SEMPRE EM SILÊNCIO, exerce o seu mister onde os outros se aliviam ou se refrescam. Cabisbaixa, faz um eterno tricô e só o interrompe quando ouve, ou pressente, passos na escada de mármore. Espera, depois, pacientemente, que se aprestem para estender um toalhete de linho imaculado às damas e cavalheiros que o requerem.
É a senhora do WC.
Utilizando para tal uma viuvez súbita e pós-menopausa, a vida atirou-a para aquele lugar, para aquela bata negra de cetim, para o ar composto e recatado, quase monástico de olhos no chão, que as circunstâncias exigem .
Inicialmente, custou-Ihe. Horas longas de choro acompanhavam-Ihe as noites solitárias e o filho com o curso por acabar era a sua anfetamina, o pai da sua coragem.
«Roubar é que é pecado», repetia muitas vezes a si própria, quando chegava ao ponto de buscar algum conforto e certa dignidade no trabalho que lhe deram. E nas vizinhanças de sua casa procurava não dar explicações sobre o trabalho que tinha, mesmo quando os preconceitos acicatavam a curiosidade alcoviteira sobre o porquê dos tardios regressos a casa, diariamente.

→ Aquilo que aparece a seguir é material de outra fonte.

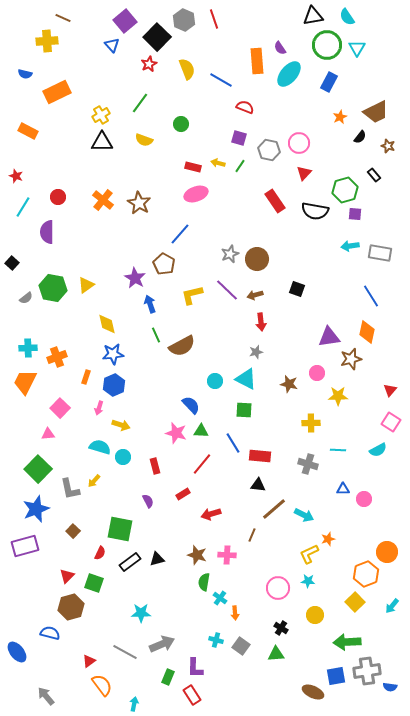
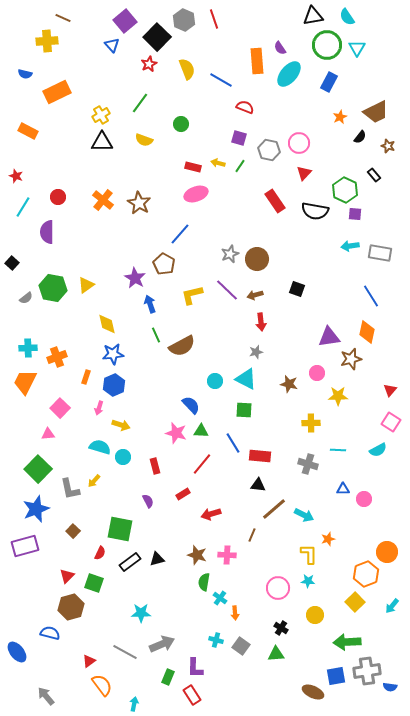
green hexagon at (345, 190): rotated 20 degrees counterclockwise
yellow L-shape at (309, 554): rotated 115 degrees clockwise
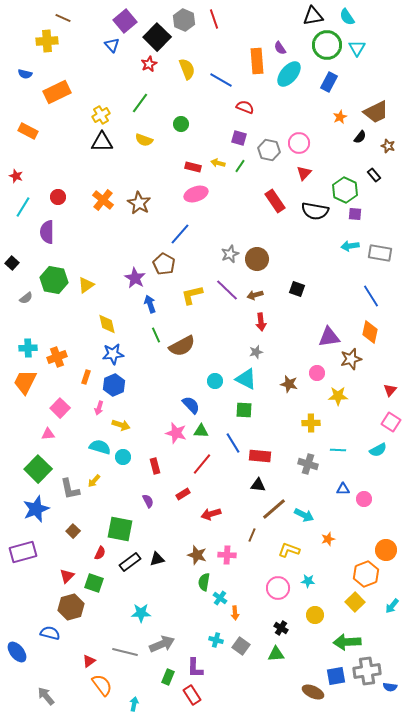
green hexagon at (53, 288): moved 1 px right, 8 px up
orange diamond at (367, 332): moved 3 px right
purple rectangle at (25, 546): moved 2 px left, 6 px down
orange circle at (387, 552): moved 1 px left, 2 px up
yellow L-shape at (309, 554): moved 20 px left, 4 px up; rotated 70 degrees counterclockwise
gray line at (125, 652): rotated 15 degrees counterclockwise
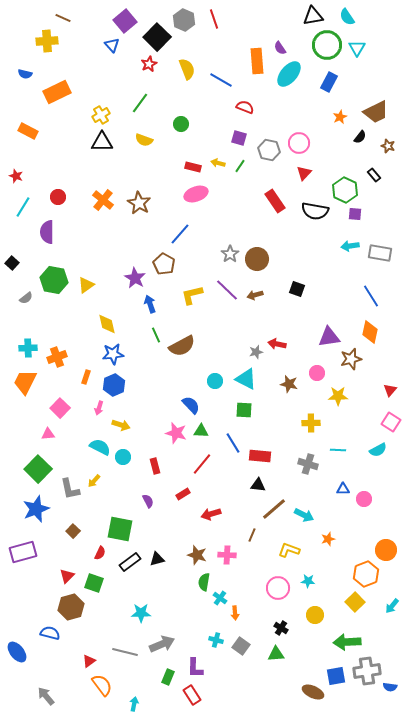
gray star at (230, 254): rotated 12 degrees counterclockwise
red arrow at (261, 322): moved 16 px right, 22 px down; rotated 108 degrees clockwise
cyan semicircle at (100, 447): rotated 10 degrees clockwise
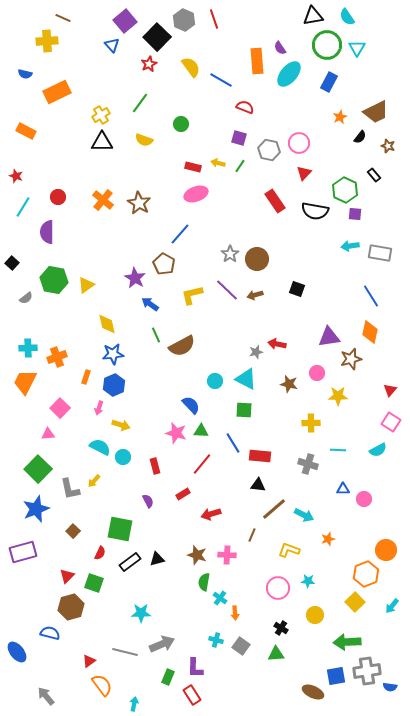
yellow semicircle at (187, 69): moved 4 px right, 2 px up; rotated 15 degrees counterclockwise
orange rectangle at (28, 131): moved 2 px left
blue arrow at (150, 304): rotated 36 degrees counterclockwise
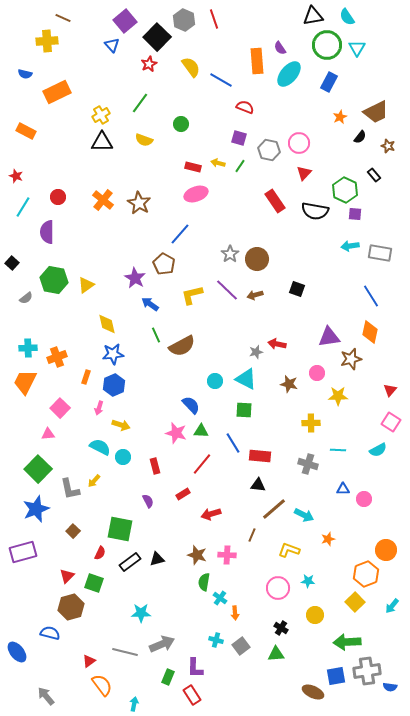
gray square at (241, 646): rotated 18 degrees clockwise
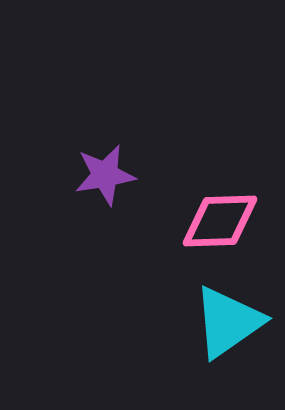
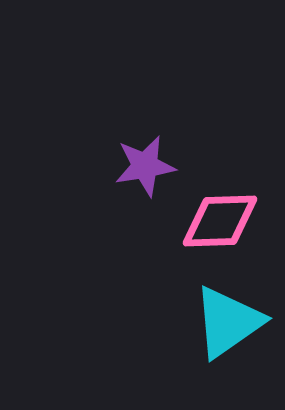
purple star: moved 40 px right, 9 px up
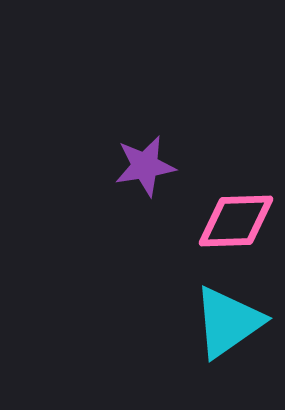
pink diamond: moved 16 px right
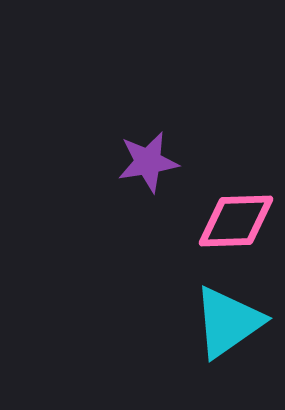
purple star: moved 3 px right, 4 px up
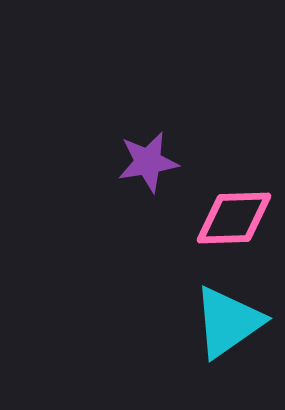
pink diamond: moved 2 px left, 3 px up
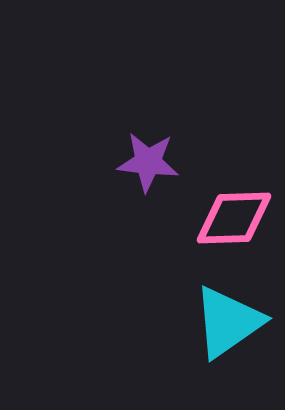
purple star: rotated 16 degrees clockwise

A pouco e pouco, os anos foram-Ihe aliviando o fardo e a necessidade envergonhada. Gradualmente, por iniciativa própria, e para alargar os proventos das gorjetas, começou a passar por uma florista barata, de mercado, e a comprar rosas e cravos, pois sempre havia um interessado - não para pôr na botoeira, que é hábito banido entre nós - numa flor para uma dama em jantar ou almoço de estreia.
Depois, com autorização do patrão, arranjou a sua caixinha do tabaco, com maços nacionais e estrangeiros, que sempre encontravam quem os quisesse. E ainda que a prudência e a decência lhe aconselhassem os olhos baixos e gestos comedidos, que ainda hoje utiliza, soltou os ouvidos e a imaginação e começou a viver com deleite os sonhos dos outros que à frente do espelho lhe começaram a confiar, quer em relatos, desabafos ou queixas próprias e directas, quer em conversas de discurso indirecto, antes de retomarem o palco que era o piso atapetado onde brilhavam luzes e cristais daquele restaurante, por cima da cabeça da senhora do WC.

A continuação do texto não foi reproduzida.